## TASK OBJECTIVE:
Would you give the entries again word for word, with no pictures in the copy?

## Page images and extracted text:

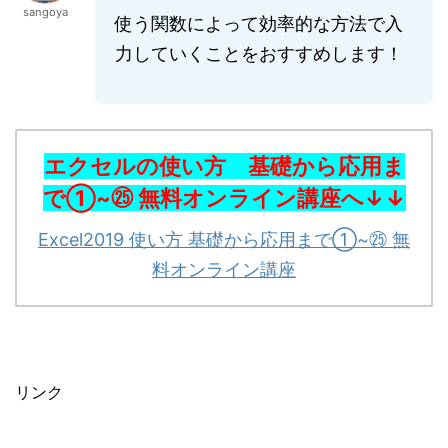
sangoya
使う関数によって効率的な方法で入
力していくことをおすすめします！
エクセルの使い方 基礎から応用ま
で①~㉕ 無料オンライン講座
へ↓↓
Excel2019 使い方 基礎から応用まで①~㉕ 無
料オンライン講座
リンク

## ANSWER:
sangoya
使う関数によって効率的な方法で入
力していくことをおすすめします！
エクセルの使い方 基礎から応用ま
で①~㉕ 無料オンライン講座
へ↓↓
Excel2019 使い方 基礎から応用まで①~㉕ 無
料オンライン講座
リンク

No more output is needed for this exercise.